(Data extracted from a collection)
::::

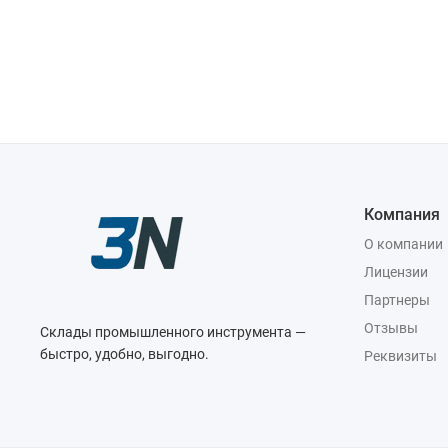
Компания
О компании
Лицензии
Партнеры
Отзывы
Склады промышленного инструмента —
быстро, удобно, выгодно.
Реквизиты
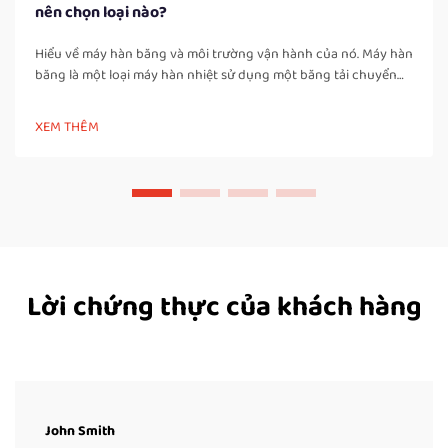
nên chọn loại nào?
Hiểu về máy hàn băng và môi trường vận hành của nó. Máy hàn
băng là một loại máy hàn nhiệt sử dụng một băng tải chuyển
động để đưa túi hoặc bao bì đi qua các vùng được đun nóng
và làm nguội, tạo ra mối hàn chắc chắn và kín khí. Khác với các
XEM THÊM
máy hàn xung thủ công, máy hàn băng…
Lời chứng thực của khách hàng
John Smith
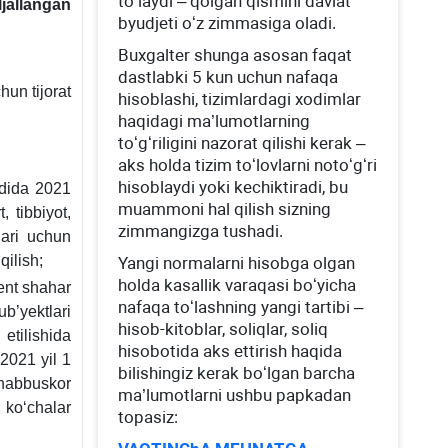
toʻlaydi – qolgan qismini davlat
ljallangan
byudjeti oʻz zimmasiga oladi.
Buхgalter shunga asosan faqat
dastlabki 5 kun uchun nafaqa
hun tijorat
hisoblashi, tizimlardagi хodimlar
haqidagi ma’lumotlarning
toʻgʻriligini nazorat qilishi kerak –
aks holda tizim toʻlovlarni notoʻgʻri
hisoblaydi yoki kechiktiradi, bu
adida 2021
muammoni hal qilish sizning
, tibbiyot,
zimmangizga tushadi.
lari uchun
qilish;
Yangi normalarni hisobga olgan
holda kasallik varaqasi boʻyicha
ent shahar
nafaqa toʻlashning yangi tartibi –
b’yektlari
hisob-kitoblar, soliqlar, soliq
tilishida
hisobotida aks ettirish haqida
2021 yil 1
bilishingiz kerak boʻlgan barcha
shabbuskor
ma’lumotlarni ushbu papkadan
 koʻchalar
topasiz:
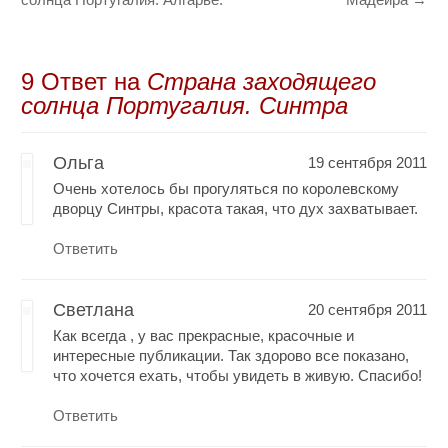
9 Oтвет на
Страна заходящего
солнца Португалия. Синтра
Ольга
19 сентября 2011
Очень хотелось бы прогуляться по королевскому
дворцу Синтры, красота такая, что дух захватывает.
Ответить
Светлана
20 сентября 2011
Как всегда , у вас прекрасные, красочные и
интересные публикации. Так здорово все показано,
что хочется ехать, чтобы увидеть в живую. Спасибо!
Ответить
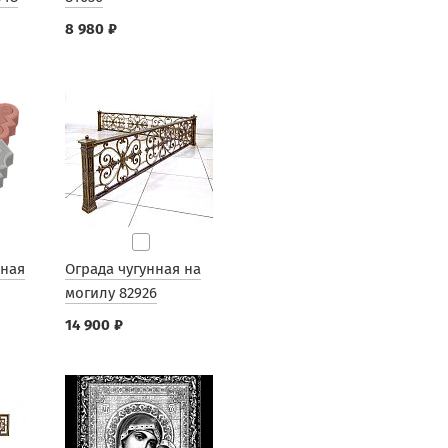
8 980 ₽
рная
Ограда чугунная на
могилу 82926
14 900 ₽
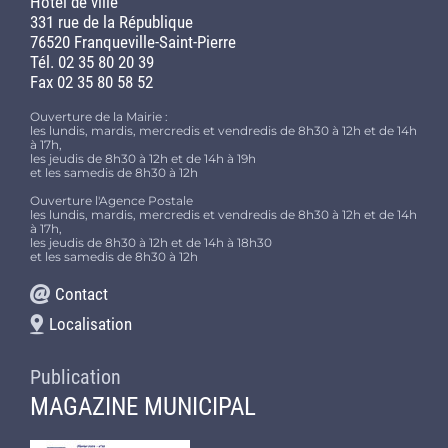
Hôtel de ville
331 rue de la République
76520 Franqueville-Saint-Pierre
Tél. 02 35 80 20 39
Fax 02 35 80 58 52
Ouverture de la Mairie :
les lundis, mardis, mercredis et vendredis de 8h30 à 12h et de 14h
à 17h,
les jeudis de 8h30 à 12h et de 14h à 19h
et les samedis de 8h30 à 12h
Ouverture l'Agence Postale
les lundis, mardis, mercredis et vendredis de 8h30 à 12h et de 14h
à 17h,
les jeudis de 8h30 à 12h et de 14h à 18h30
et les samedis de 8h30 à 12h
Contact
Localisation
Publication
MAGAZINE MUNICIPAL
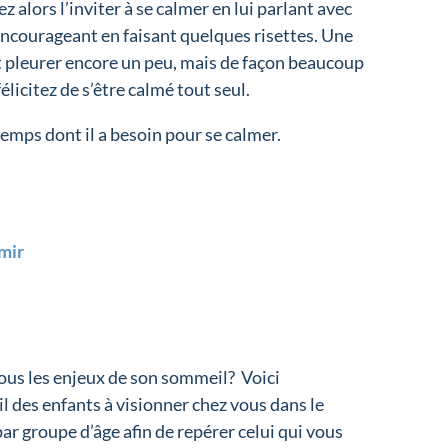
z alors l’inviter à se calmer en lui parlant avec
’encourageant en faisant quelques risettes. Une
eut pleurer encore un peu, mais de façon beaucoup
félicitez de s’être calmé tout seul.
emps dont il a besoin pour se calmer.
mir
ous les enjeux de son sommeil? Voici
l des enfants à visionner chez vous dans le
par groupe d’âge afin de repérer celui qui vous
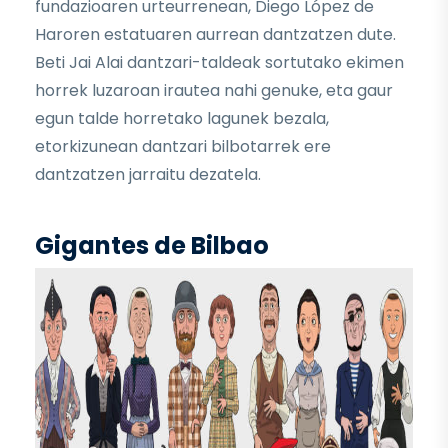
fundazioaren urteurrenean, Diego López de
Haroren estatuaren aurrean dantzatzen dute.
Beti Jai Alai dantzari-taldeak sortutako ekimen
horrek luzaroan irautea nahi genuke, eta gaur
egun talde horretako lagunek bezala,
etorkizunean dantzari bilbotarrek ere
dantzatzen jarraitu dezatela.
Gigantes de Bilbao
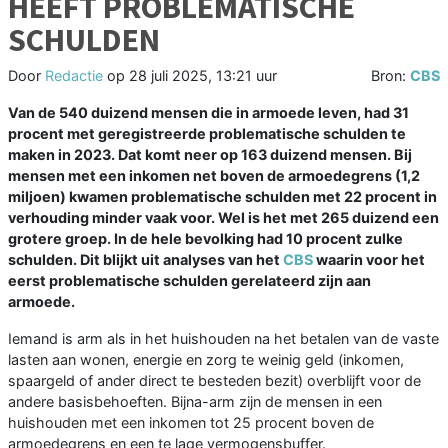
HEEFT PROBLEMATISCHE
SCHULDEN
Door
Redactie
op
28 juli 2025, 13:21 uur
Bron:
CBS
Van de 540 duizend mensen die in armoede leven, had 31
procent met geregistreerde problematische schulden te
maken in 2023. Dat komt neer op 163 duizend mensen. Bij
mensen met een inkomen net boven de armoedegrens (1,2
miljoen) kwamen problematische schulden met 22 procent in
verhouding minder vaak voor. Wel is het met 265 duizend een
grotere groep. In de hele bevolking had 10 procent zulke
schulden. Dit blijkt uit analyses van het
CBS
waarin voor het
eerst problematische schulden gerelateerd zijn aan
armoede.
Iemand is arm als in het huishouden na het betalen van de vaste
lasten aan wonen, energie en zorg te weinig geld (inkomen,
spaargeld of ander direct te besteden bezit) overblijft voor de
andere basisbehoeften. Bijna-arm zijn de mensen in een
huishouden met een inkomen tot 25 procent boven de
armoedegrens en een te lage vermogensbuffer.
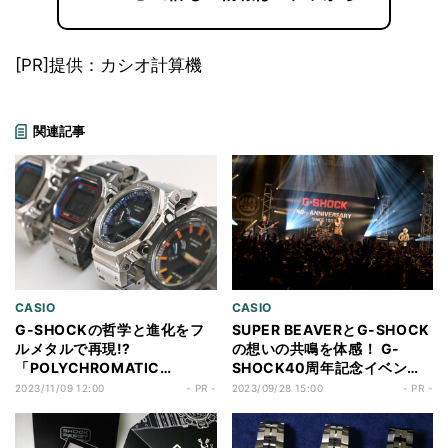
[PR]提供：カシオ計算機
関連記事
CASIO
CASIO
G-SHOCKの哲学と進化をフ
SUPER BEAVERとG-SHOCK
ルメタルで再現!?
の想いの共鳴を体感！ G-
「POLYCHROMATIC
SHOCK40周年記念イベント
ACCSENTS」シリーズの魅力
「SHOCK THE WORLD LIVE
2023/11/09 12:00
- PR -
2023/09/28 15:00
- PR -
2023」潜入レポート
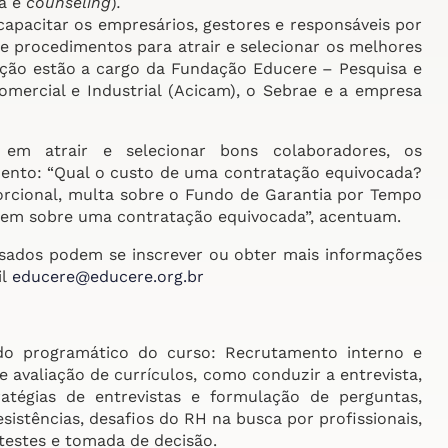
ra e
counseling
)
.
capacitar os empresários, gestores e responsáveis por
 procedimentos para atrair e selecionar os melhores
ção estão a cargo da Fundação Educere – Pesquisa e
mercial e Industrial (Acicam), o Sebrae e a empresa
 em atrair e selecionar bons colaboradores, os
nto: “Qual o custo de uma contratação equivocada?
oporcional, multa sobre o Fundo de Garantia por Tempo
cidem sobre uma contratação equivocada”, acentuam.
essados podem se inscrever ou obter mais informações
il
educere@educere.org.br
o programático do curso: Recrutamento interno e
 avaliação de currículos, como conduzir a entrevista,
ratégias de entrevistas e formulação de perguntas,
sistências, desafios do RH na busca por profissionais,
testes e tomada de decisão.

::::

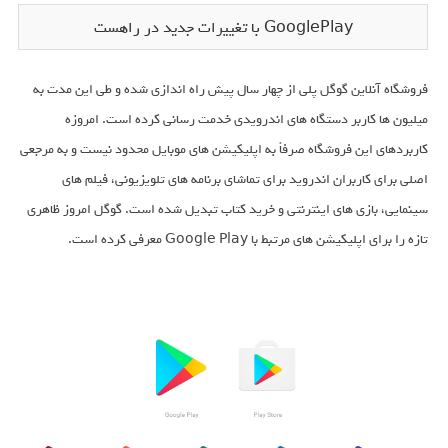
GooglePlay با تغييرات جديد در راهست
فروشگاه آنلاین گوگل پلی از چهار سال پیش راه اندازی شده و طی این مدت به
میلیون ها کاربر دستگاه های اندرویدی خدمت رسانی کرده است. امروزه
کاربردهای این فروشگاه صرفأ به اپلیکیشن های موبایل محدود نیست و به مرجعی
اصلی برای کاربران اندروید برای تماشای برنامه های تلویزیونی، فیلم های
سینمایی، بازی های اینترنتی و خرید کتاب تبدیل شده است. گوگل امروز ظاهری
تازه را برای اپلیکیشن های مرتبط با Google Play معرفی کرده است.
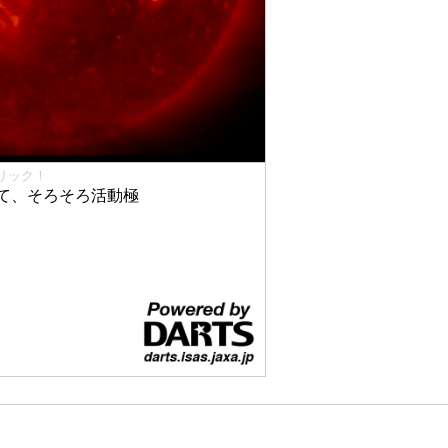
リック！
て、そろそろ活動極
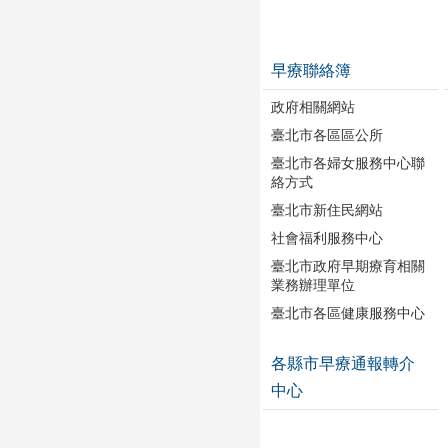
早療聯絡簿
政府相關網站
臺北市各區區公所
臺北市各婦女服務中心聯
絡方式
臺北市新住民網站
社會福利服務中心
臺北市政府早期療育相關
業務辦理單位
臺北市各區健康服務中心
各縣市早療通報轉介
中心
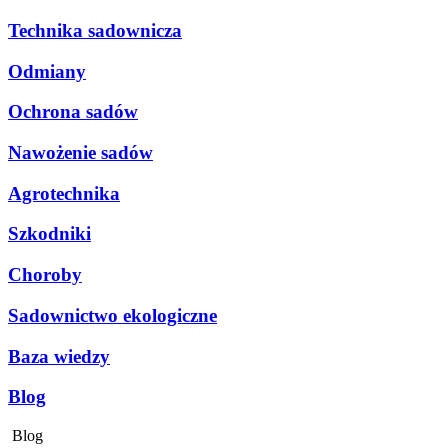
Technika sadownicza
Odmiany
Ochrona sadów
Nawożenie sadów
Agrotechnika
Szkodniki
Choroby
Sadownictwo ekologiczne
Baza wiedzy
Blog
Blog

::::

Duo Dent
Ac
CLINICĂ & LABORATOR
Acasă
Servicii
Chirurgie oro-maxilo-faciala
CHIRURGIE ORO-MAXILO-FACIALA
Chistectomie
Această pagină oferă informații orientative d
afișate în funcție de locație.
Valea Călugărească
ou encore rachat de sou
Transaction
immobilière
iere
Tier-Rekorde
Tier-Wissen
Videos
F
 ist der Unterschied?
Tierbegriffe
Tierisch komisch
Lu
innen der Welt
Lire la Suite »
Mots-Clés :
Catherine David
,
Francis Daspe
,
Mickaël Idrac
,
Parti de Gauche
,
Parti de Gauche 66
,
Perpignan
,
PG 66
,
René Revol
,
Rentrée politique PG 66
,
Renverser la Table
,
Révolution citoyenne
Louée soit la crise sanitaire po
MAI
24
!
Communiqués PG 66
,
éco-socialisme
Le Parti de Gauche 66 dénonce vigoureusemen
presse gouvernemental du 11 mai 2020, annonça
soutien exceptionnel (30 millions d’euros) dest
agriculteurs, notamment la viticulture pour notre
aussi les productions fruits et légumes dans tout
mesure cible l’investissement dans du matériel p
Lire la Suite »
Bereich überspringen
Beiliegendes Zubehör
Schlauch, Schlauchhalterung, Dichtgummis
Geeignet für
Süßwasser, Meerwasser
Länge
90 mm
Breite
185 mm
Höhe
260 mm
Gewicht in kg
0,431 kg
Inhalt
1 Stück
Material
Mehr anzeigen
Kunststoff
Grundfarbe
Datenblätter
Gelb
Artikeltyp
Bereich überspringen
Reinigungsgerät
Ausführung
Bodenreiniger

::::

EXERCISE BRIEF ▸
Could you return all lines from the records that include the word "calmer"?

RESPONSE TO THIS TASK ▸
z alors l’inviter à se calmer en lui parlant avec
emps dont il a besoin pour se calmer.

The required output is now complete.